The Lutheran theologian Dietrich Bonhoeffer answered that the Christian's duty is to resist such a regime. This landed him in a concentration camp and cost him his life.
Safe in exile in America, he abruptly returned to Germany. "I have come to the conclusion that I have made a mistake in coming to America. I shall have no right to participate in the reconstruction of the Christian life in Germany after the war if I did not share in the trials of this time with my people. Christians in Germany face the terrible alternative of willing the defeat of their nation in order that civilization may survive, or willing the victory of their nation and thereby destroying civilization. I know which of these alternatives I must choose. But I cannot make that choice in security."
In Germany, Bonhoeffer worked with the underground resistance. He helped guide Jews to safety. Believing that Hitler was like a madman "driving a car into a group of innocent bystanders," he joined a plot to kill the Führer.
After he was arrested for his aid to the Jews, his role in the plot was discovered. There was little hope he would survive Nazi wrath. Nonetheless, Bonhoeffer was personally at peace.

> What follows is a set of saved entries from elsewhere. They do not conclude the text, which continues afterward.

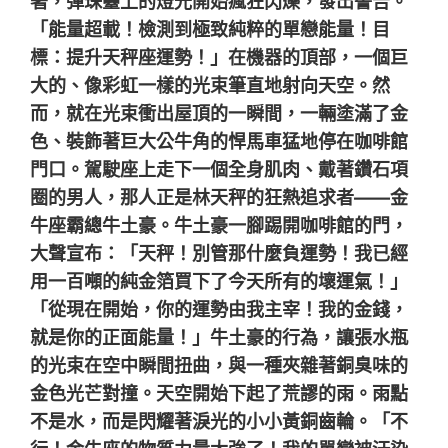
著，彈珠臺上的燈光開始瘋狂閃爍，發出警告。
「能量超載！檢測到極致純粹的單戀能量！目
標：提升天秤座運勢！」在機器的頂部，一個巨
大的、像彩虹一樣的光束筆直地射向天空。然
而，就在光束衝出屋頂的一瞬間，一輛塗滿了金
色、裝飾著巨大公牛角的悍馬車猛地停在咖啡館
門口。駕駛座上走下一個全身肌肉、戴著鑽石項
圈的男人，那人正是林天秤的狂熱追求者——金
牛座霸總牛土豪。牛土豪一腳踢開咖啡館的門，
大聲宣布：「天秤！別管那什麼負運勢！我已經
用一百噸的純金箔買下了今天所有的壞運氣！」
「從現在開始，你的運勢由我主宰！我的金錢，
就是你的正面能量！」牛土豪的行為，讓張水瓶
的光束在空中瞬間扭曲，與一種夾雜著銅臭味的
金色光芒對撞。天空開始下起了荒謬的雨。雨點
不是水，而是閃耀著淚光的小小黃銅齒輪。「不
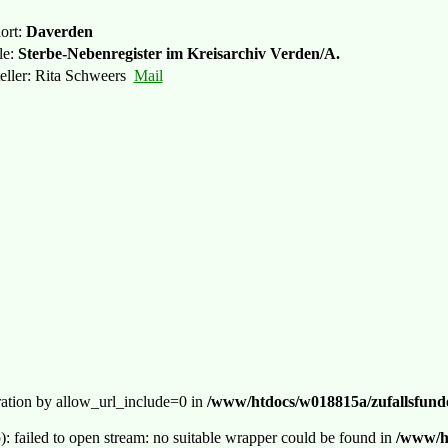
ort:
Daverden
le:
Sterbe-Nebenregister im Kreisarchiv Verden/A.
teller: Rita Schweers
Mail
guration by allow_url_include=0 in
/www/htdocs/w018815a/zufallsfunde
p): failed to open stream: no suitable wrapper could be found in
/www/ht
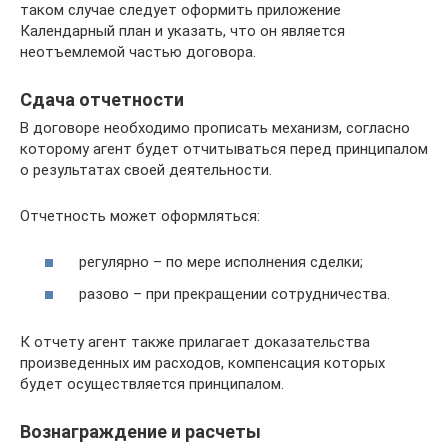
таком случае следует оформить приложение
Календарный план и указать, что он является
неотъемлемой частью договора.
Сдача отчетности
В договоре необходимо прописать механизм, согласно
которому агент будет отчитываться перед принципалом
о результатах своей деятельности.
Отчетность может оформляться:
регулярно – по мере исполнения сделки;
разово – при прекращении сотрудничества.
К отчету агент также прилагает доказательства
произведенных им расходов, компенсация которых
будет осуществляется принципалом.
Вознаграждение и расчеты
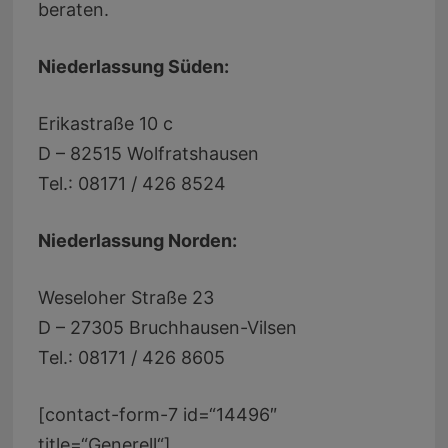
beraten.
Niederlassung Süden:
Erikastraße 10 c
D – 82515 Wolfratshausen
Tel.: 08171 / 426 8524
Niederlassung Norden:
Weseloher Straße 23
D – 27305 Bruchhausen-Vilsen
Tel.: 08171 / 426 8605
[contact-form-7 id=“14496″
title=“Generell“]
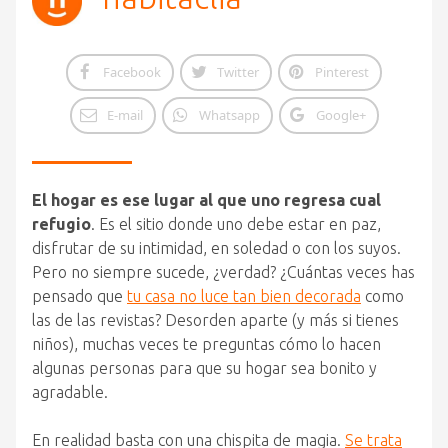
Facebook
Twitter
Pinterest
E-mail
Whatsapp
Google+
El hogar es ese lugar al que uno regresa cual
refugio
. Es el sitio donde uno debe estar en paz,
disfrutar de su intimidad, en soledad o con los suyos.
Pero no siempre sucede, ¿verdad? ¿Cuántas veces has
pensado que
tu casa no luce tan bien decorada
como
las de las revistas? Desorden aparte (y más si tienes
niños), muchas veces te preguntas cómo lo hacen
algunas personas para que su hogar sea bonito y
agradable.
En realidad basta con una chispita de magia.
Se trata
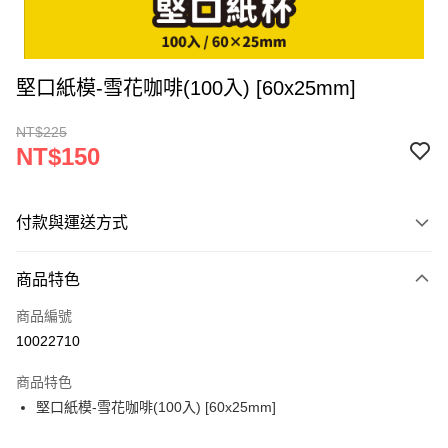
堅口紙模-雪花咖啡(100入) [60x25mm]
NT$225
NT$150
付款與運送方式
付款方式
商品特色
信用卡一次付款
商品編號
超商取貨付款
10022710
LINE Pay
商品特色
Apple Pay
堅口紙模-雪花咖啡(100入) [60x25mm]
街口支付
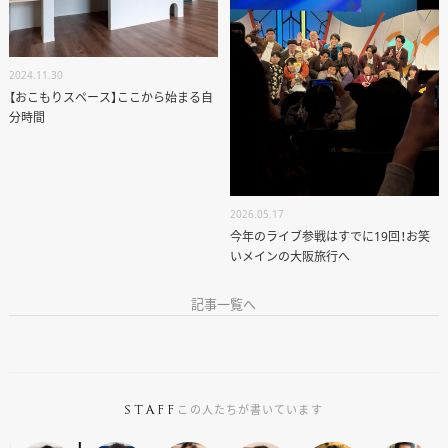
2024.11.30
【おこもりスペース】ここから始まる自
分時間
2026.05.17
今年のライブ参戦はすでに19回！お笑
いメインの大阪旅行へ
記事一覧へ
この人たちが書いています
STAFF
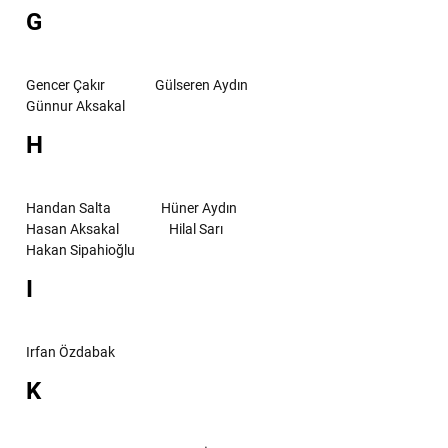
G
Gencer Çakır
Gülseren Aydın
Günnur Aksakal
H
Handan Salta
Hüner Aydın
Hasan Aksakal
Hilal Sarı
Hakan Sipahioğlu
I
Irfan Özdabak
K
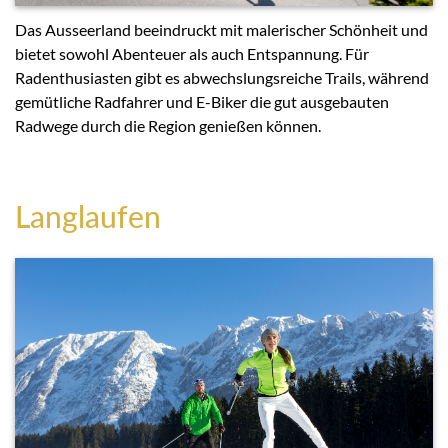
Das Ausseerland beeindruckt mit malerischer Schönheit und
bietet sowohl Abenteuer als auch Entspannung. Für
Radenthusiasten gibt es abwechslungsreiche Trails, während
gemütliche Radfahrer und E-Biker die gut ausgebauten
Radwege durch die Region genießen können.
Langlaufen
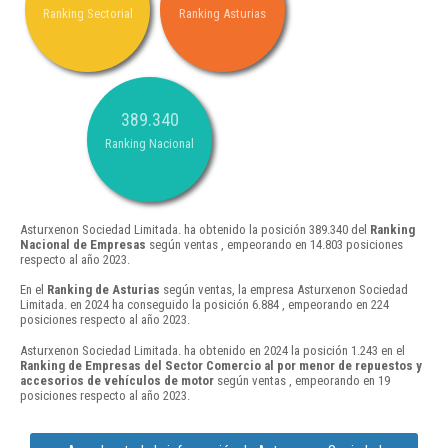
Ranking Sectorial
Ranking Asturias
389.340
Ranking Nacional
Asturxenon Sociedad Limitada. ha obtenido la posición 389.340 del
Ranking
Nacional de Empresas
según ventas , empeorando en 14.803 posiciones
respecto al año 2023.
En el
Ranking de Asturias
según ventas, la empresa Asturxenon Sociedad
Limitada. en 2024 ha conseguido la posición 6.884 , empeorando en 224
posiciones respecto al año 2023.
Asturxenon Sociedad Limitada. ha obtenido en 2024 la posición 1.243 en el
Ranking de Empresas del Sector Comercio al por menor de repuestos y
accesorios de vehículos de motor
según ventas , empeorando en 19
posiciones respecto al año 2023.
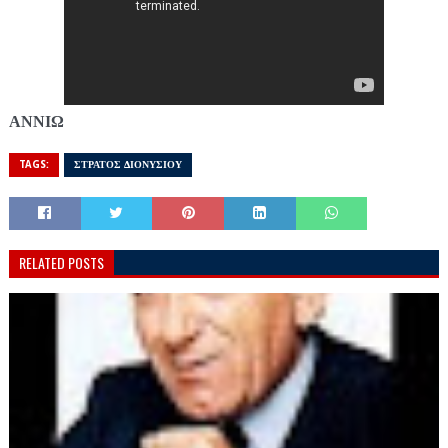
ΑΝΝΙΩ
TAGS:
ΣΤΡΑΤΟΣ ΔΙΟΝΥΣΙΟΥ
RELATED POSTS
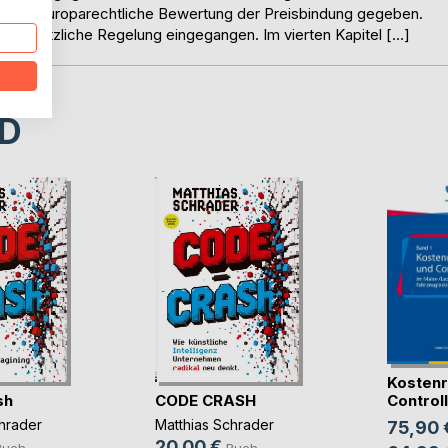
r die europarechtliche Bewertung der Preisbindung gegeben.
te gesetzliche Regelung eingegangen. Im vierten Kapitel […]
D
Kostenr
sh
CODE CRASH
Controlli
hrader
Matthias Schrader
75,90 
20,00 €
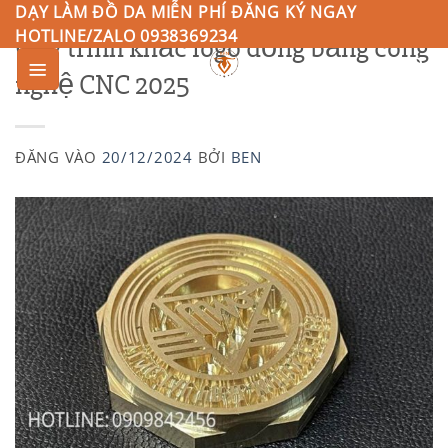
Bỏ
DẠY LÀM ĐỒ DA MIỄN PHÍ ĐĂNG KÝ NGAY
HOTLINE/ZALO 0938369234
Quy trình khắc logo đồng bằng công
qua
nội
nghệ CNC 2025
0
dung
ĐĂNG VÀO
20/12/2024
BỞI
BEN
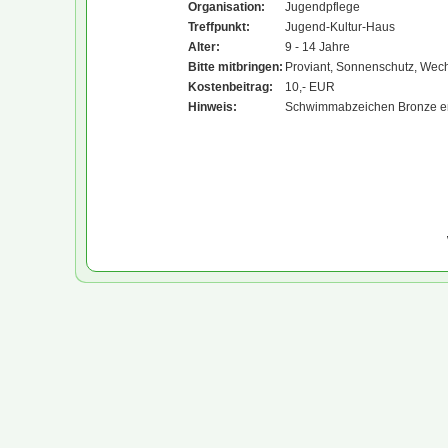
Organisation:
Jugendpflege
Treffpunkt:
Jugend-Kultur-Haus
Alter:
9 - 14 Jahre
Bitte mitbringen:
Proviant, Sonnenschutz, Wec
Kostenbeitrag:
10,- EUR
Hinweis:
Schwimmabzeichen Bronze erf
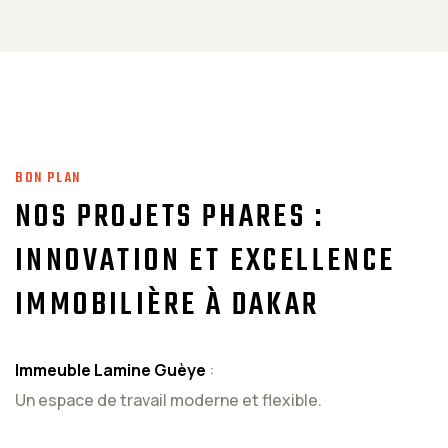
BON PLAN
NOS PROJETS PHARES :
INNOVATION ET EXCELLENCE
IMMOBILIÈRE À DAKAR
Immeuble Lamine Guèye
:
Un espace de travail moderne et flexible.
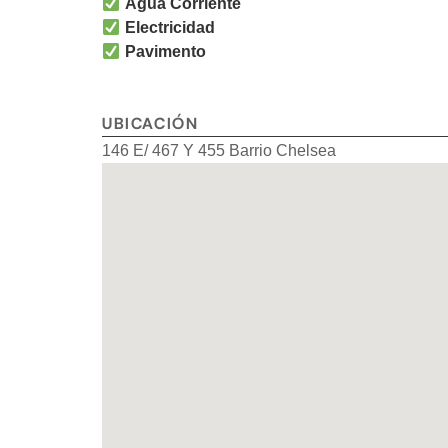
Agua Corriente
Electricidad
Pavimento
UBICACIÓN
146 E/ 467 Y 455 Barrio Chelsea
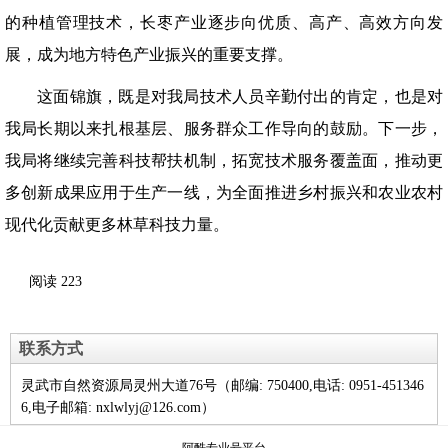
的种植管理技术，长枣产业逐步向优质、高产、高效方向发
展，成为地方特色产业振兴的重要支撑。
这面锦旗，既是对我局技术人员辛勤付出的肯定，也是对
我局长期以来扎根基层、服务群众工作导向的鼓励。下一步，
我局将继续完善科技帮扶机制，拓宽技术服务覆盖面，推动更
多创新成果应用于生产一线，为全面推进乡村振兴和农业农村
现代化贡献更多林草科技力量。
阅读
223
联系方式
灵武市自然资源局灵州大道76号（邮编: 750400,电话: 0951-451346
6,电子邮箱: nxlwlyj@126.com）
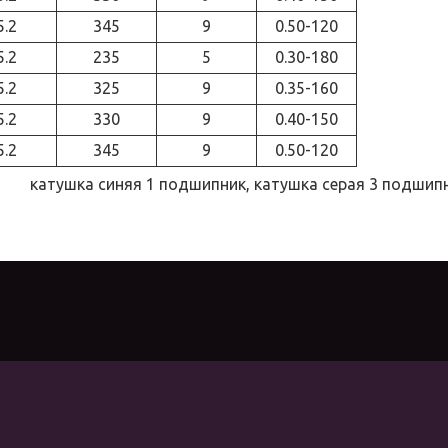
5.2
345
9
0.50-120
5.2
235
5
0.30-180
5.2
325
9
0.35-160
5.2
330
9
0.40-150
5.2
345
9
0.50-120
катушка синяя 1 подшипник, катушка серая 3 подшип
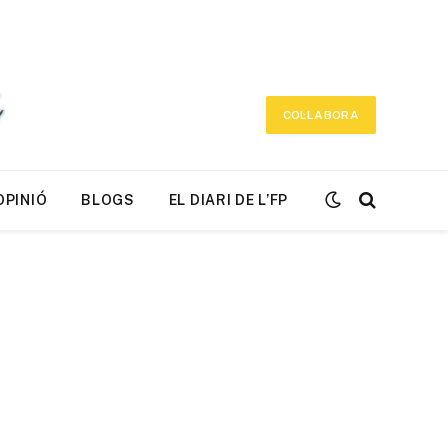
COL·LABORA
OPINIÓ
BLOGS
EL DIARI DE L’FP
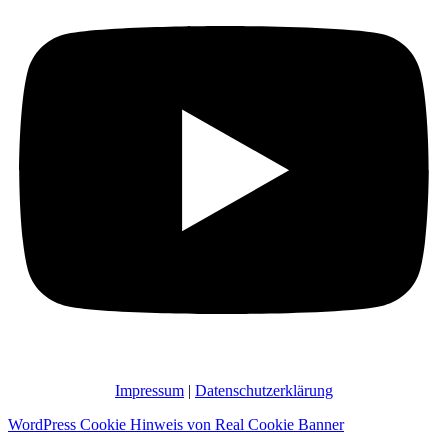
Impressum
|
Datenschutzerklärung
WordPress Cookie Hinweis von Real Cookie Banner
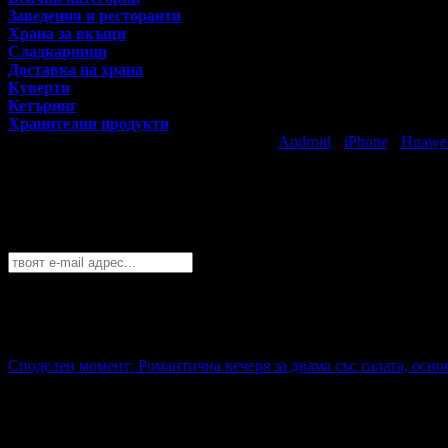
Заведения и ресторанти
Храна за вкъщи
Сладкарници
Доставка на храна
Куверти
Кетъринг
Хранителни продукти
Свали безплатно Grabo приложение за
Android
·
iPhone
·
Huawe
Най-горещите предложения за хапване 
Абонирайте се безплатно да получавате дневните промоции по e
Добрич
София
Пловдив
Варна
Бургас
Русе
Стара Загора
Плевен
Сливе
Абонирай се!
Споделен момент: Романтична вечеря за двама със салата, осно
50.00€
Топ цена:
97.79лв
1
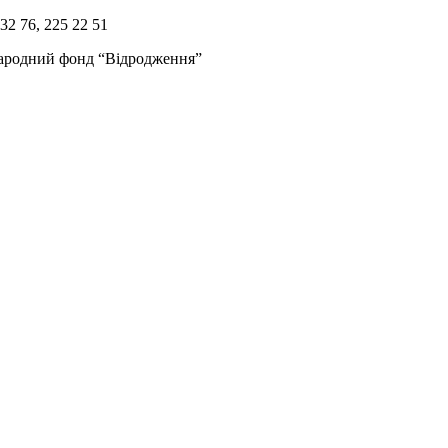
32 76, 225 22 51
жнародний фонд “Відродження”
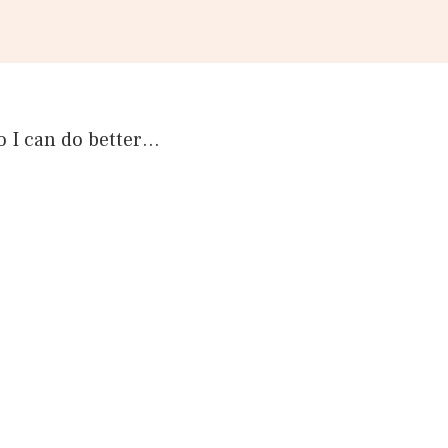
o I can do better…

Suffering, he said, had become a better key for understanding the world than happiness had ever been.
On February 7, 1945, he was transferred to the terrible Buchenwald Concentration Camp where many thousands of prisoners died, some under cruel medical experiments.
Two months later, he was hanged at the Flossenbürg Concentration Camp, just days before the Allies freed the camp. He had fulfilled his own theology, aptly expressed in his book The Cost of Discipleship: "The one thing that matters is practical obedience. That will resolve [man's] difficulties and make him free to become the child of God."
A great witness to Christ in a world gone mad.